If you are among the millions of American households who adopted a dog during the past 12 months, you’re likely familiar with the KONG toy, a hollow, rugged rubber cone that can be filled with treats. It seems like a perfect shape for chewing – but that wasn’t its first purpose.
In 1970, KONG inventor Joe Markham owned an auto repair shop in downtown Denver that was prone to burglary. “It wasn’t a great area at the time,” says company president K.D. Decker.
Frustrated, the 25-year-old auto mechanic turned to the police, requesting more patrols in the area, but his request was denied due to budget cuts. The officers at his local precinct recommended an alternative: Get a guard dog.

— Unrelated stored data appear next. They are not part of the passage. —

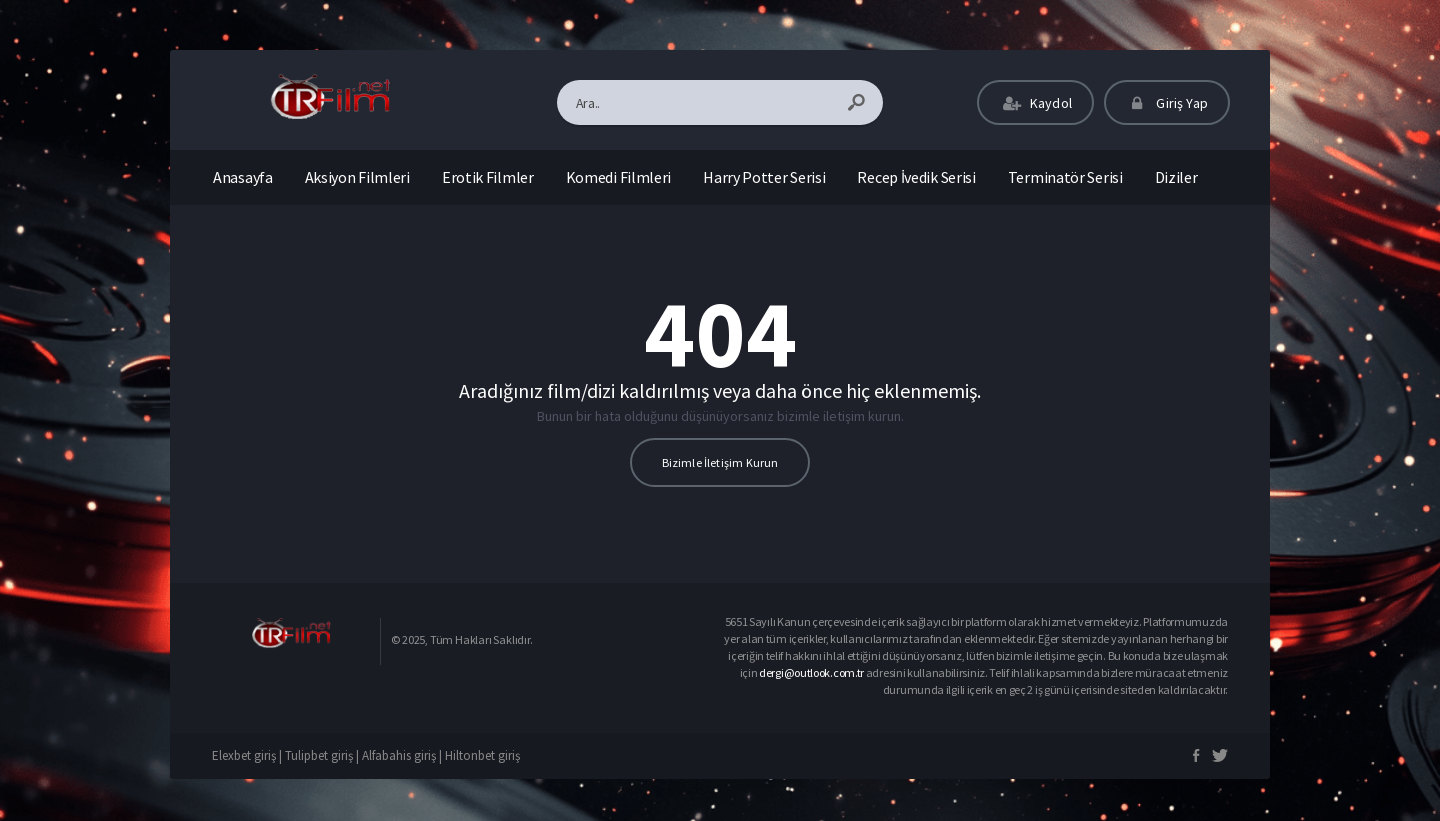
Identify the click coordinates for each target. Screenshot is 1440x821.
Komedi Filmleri (619, 177)
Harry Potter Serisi (764, 177)
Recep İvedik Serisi (916, 177)
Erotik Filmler (488, 177)
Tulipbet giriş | (323, 755)
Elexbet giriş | (248, 755)
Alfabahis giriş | (403, 755)
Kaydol (1035, 103)
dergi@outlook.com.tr (812, 672)
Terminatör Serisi (1065, 177)
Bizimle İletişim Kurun (720, 462)
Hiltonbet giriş (482, 755)
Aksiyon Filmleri (357, 177)
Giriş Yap (1167, 103)
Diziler (1176, 177)
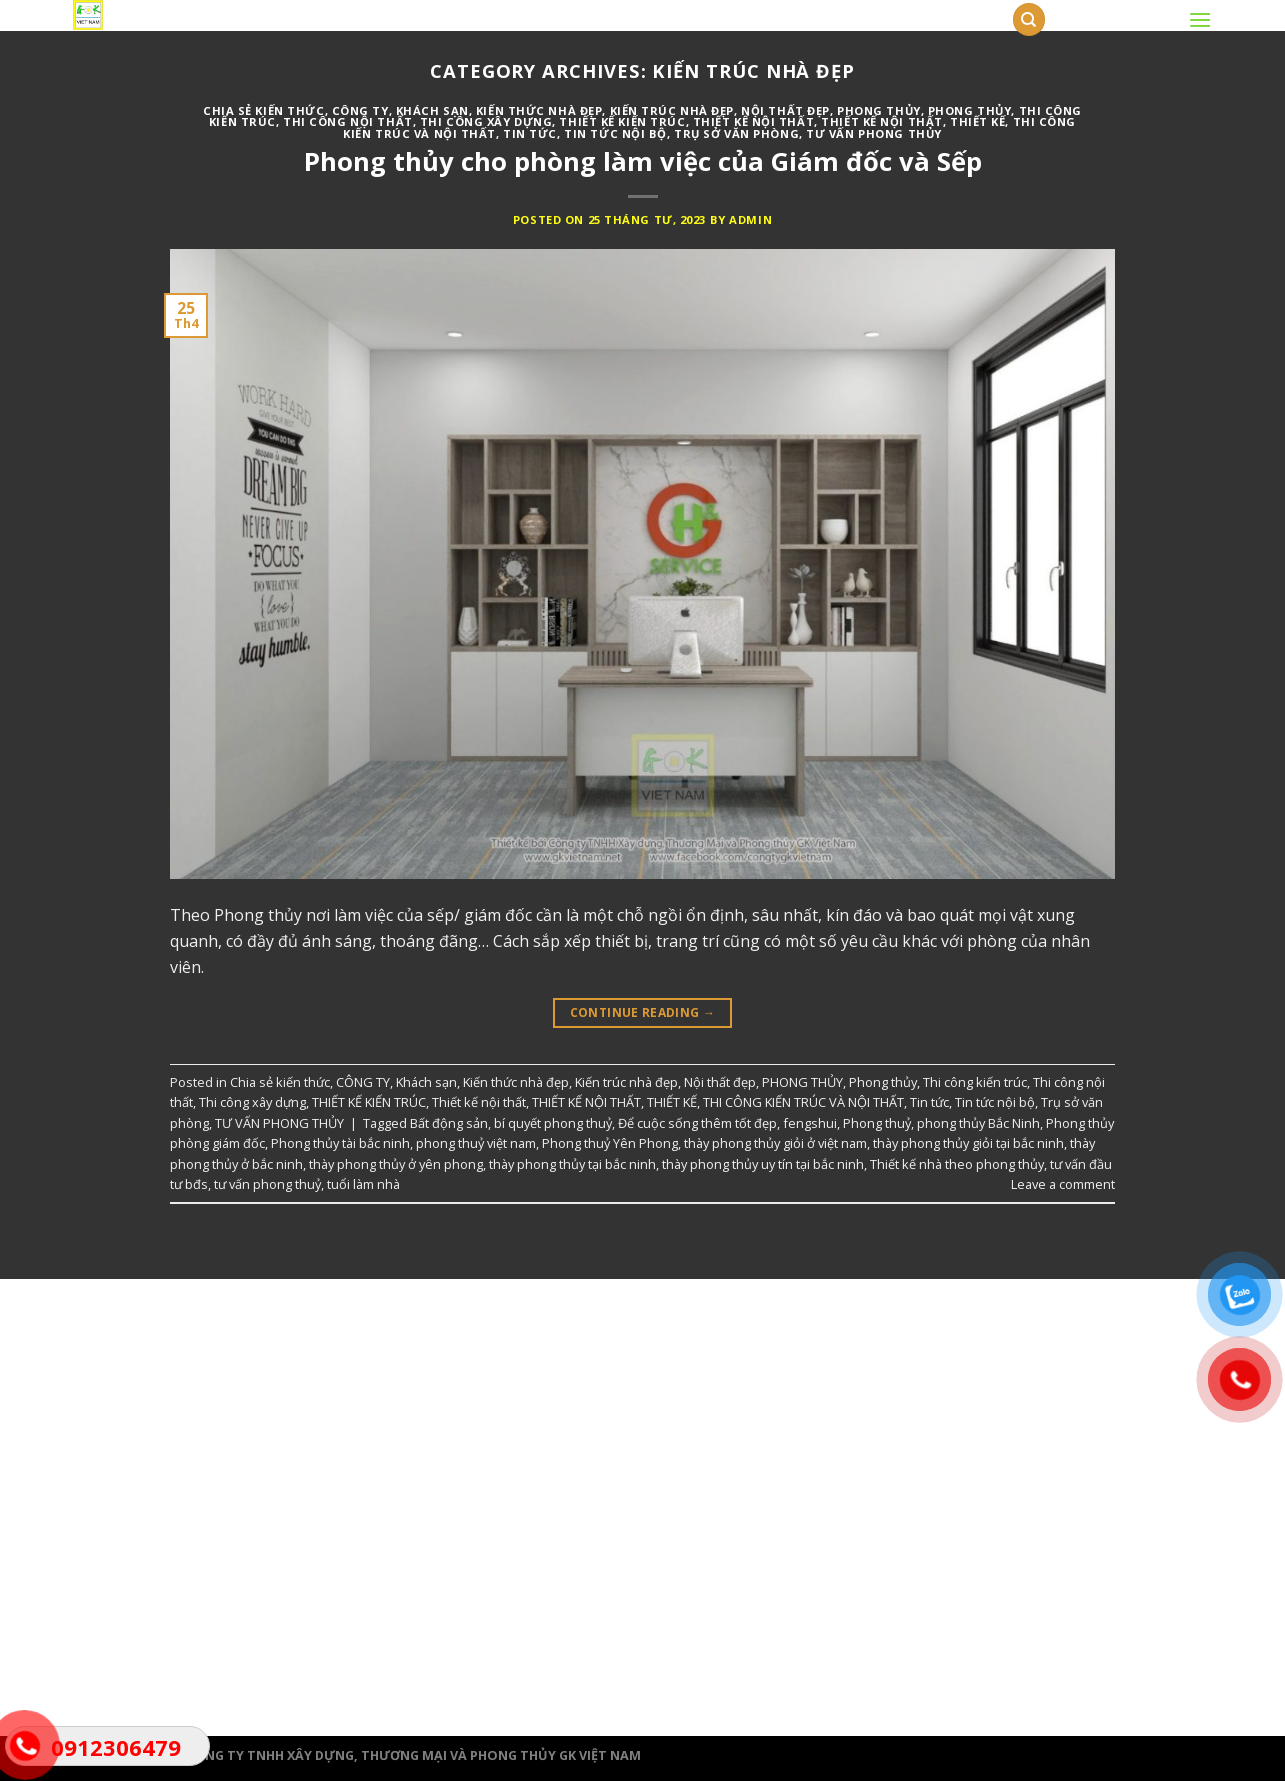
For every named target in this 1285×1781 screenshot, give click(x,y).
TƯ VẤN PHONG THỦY (874, 133)
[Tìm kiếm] (1029, 19)
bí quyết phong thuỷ (553, 1123)
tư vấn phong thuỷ (267, 1184)
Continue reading (643, 1012)
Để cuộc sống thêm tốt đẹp (697, 1123)
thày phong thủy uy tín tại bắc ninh (763, 1164)
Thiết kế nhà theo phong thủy (957, 1164)
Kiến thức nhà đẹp (539, 110)
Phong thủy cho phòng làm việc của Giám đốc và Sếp (643, 161)
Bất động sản (449, 1123)
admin (750, 219)
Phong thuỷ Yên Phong (610, 1143)
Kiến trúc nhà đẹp (672, 110)
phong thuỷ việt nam (476, 1143)
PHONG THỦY (879, 110)
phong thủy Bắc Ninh (978, 1123)
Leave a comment (1063, 1184)
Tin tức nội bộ (615, 133)
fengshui (810, 1123)
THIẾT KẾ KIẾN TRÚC (622, 121)
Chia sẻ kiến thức (264, 110)
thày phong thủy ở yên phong (396, 1164)
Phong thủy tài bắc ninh (340, 1143)
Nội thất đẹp (785, 110)
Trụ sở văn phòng (736, 133)
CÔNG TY (360, 110)
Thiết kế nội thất (754, 121)
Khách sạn (432, 110)
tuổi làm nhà (363, 1184)
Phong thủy (970, 110)
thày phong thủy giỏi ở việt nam (775, 1143)
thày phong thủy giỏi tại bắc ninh (968, 1143)
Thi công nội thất (348, 121)
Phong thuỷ (877, 1123)
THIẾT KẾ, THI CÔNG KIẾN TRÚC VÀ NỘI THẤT (775, 1102)
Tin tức (530, 133)
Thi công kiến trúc (975, 1082)
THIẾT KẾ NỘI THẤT (882, 121)
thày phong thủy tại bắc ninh (572, 1164)
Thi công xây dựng (486, 121)
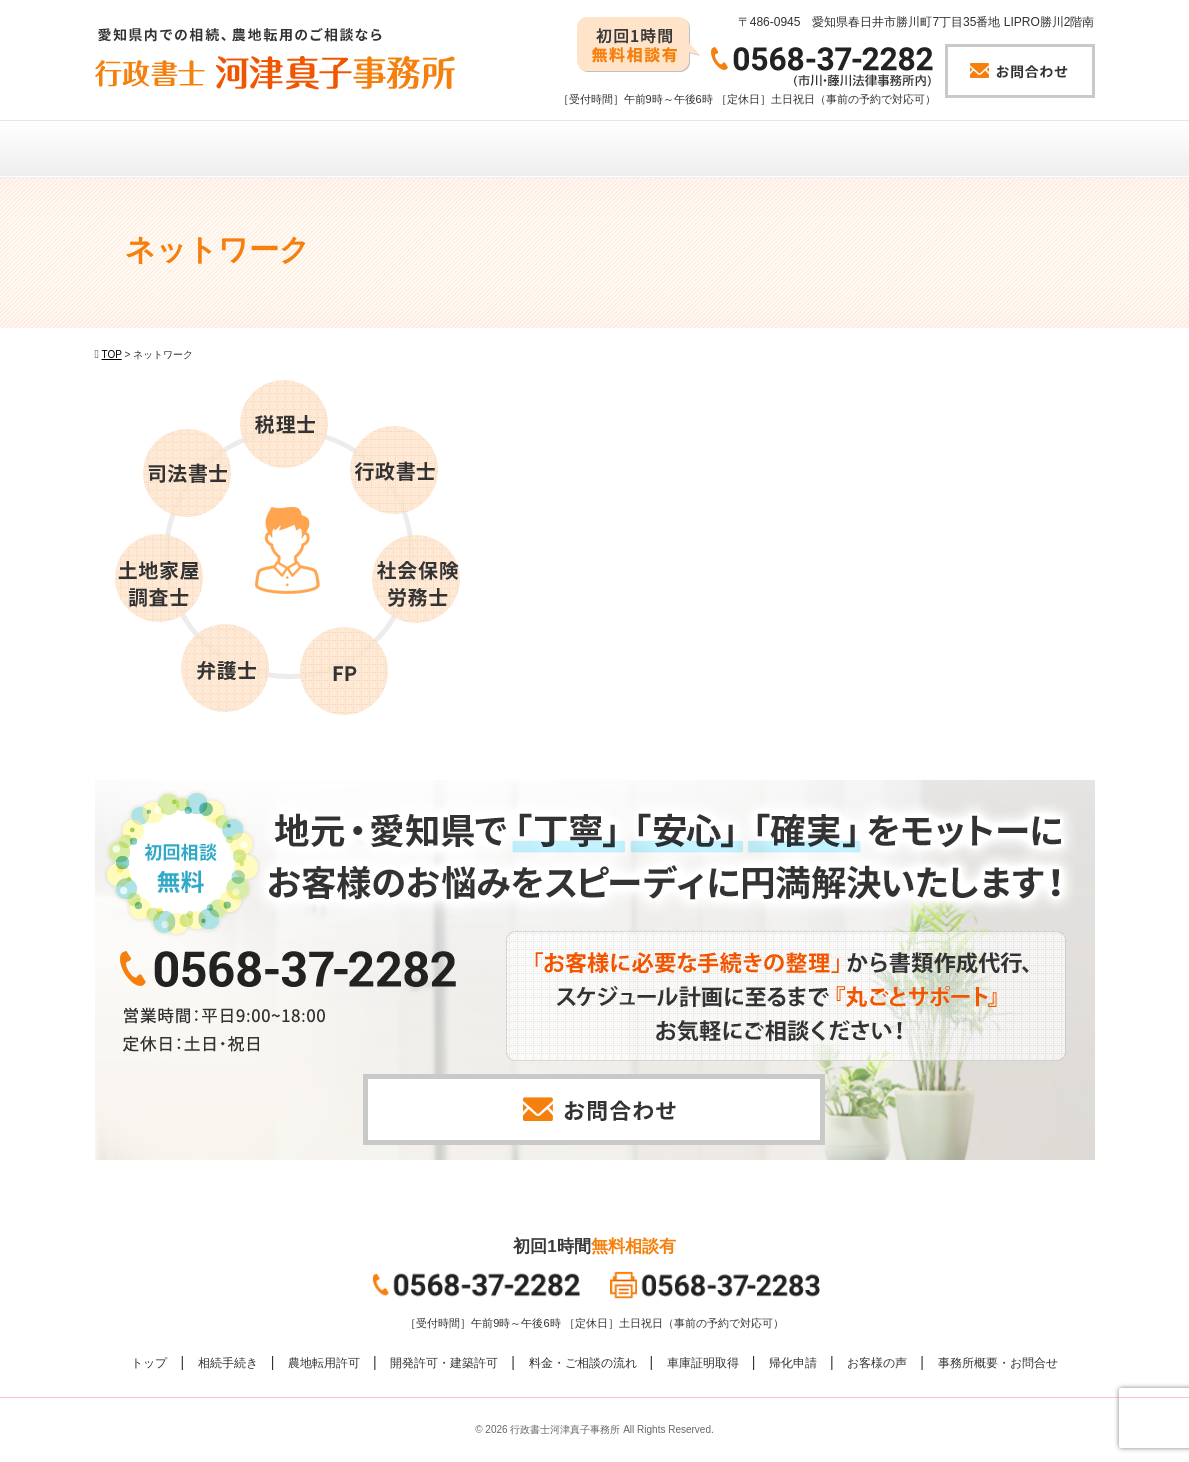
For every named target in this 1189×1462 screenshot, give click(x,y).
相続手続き (228, 1363)
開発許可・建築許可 (444, 1363)
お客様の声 (877, 1363)
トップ (149, 1363)
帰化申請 (793, 1363)
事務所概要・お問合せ (998, 1363)
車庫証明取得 (703, 1363)
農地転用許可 (324, 1363)
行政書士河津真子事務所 (565, 1429)
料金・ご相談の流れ (583, 1363)
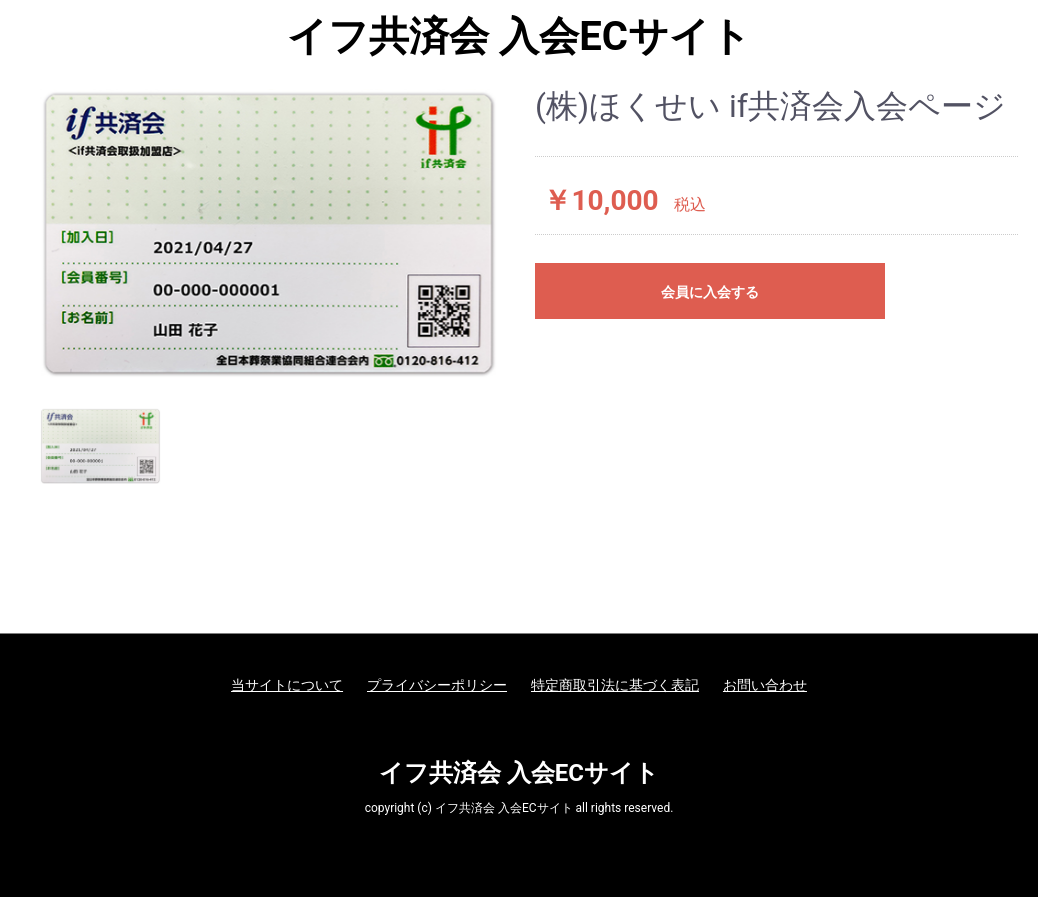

Coincidentally, Markham knew of a pup that needed a home and could be had for free. Fritz, a lovable German Shepard, had just flunked out of the police academy’s canine division for “excessive chewing.”
A dog lover, Markham jumped at the chance to rescue a fine animal that would also deliver a security system to his shop.
Markham never regretted his decision to adopt Fritz, but soon after adopting him discovered the scope of the dog’s chewing addiction. “Fritz would chew on anything he found, but he especially liked rocks,” says Decker. As a result, he was grinding away his teeth. Markham tried everything from animal bones to radiator hoses attempting to curb the dog’s behavior.
Nothing worked; Fritz tore everything up and went back to rocks.
“Joe turned to veterinarians and other dog behavior experts to try to take care of the problem,” says Decker. “He hit dead ends at every turn.”
Then one day, while working on a customer’s late 1960s Volkswagen Type 2 Bus, Markham heard Fritz going crazy. With the vehicle’s suspension in a state of disassembly, the chew-crazy canine had gotten hold of a bulbous rubber axle stop that had rolled away from the parts pile 1. And he wasn’t tearing it up.
The pliable yet tough nature of the rubber and its shape made the stop ideal for a dog like Fritz – strong enough to survive under his powerful bite, yet soft enough not to damage his teeth. It made Markham think: “This would be a good dog toy.”
Markham spent the next six years experimenting with the rubber composition, size, and shape of the toy. He even contacted Volkswagen to buy the parts in bulk but couldn’t reach the right person. So, he turned to rubber experts in Germany to finalize the right chemistry and composition. “He wanted to be associated with German build quality and engineering,” says Decker.
Markham settled on a design very similar to the axle stop. It had a rounder, closed top that made it bounce more like an animal trying to escape a predator. “Dogs love that,” says Decker.
Markham started selling the snowman-shaped KONG in 1976. It was an instant hit, and today millions of KONG toys have found homes with dogs around the world – thanks to one dog who just wouldn’t stop chewing on part of a Volkswagen.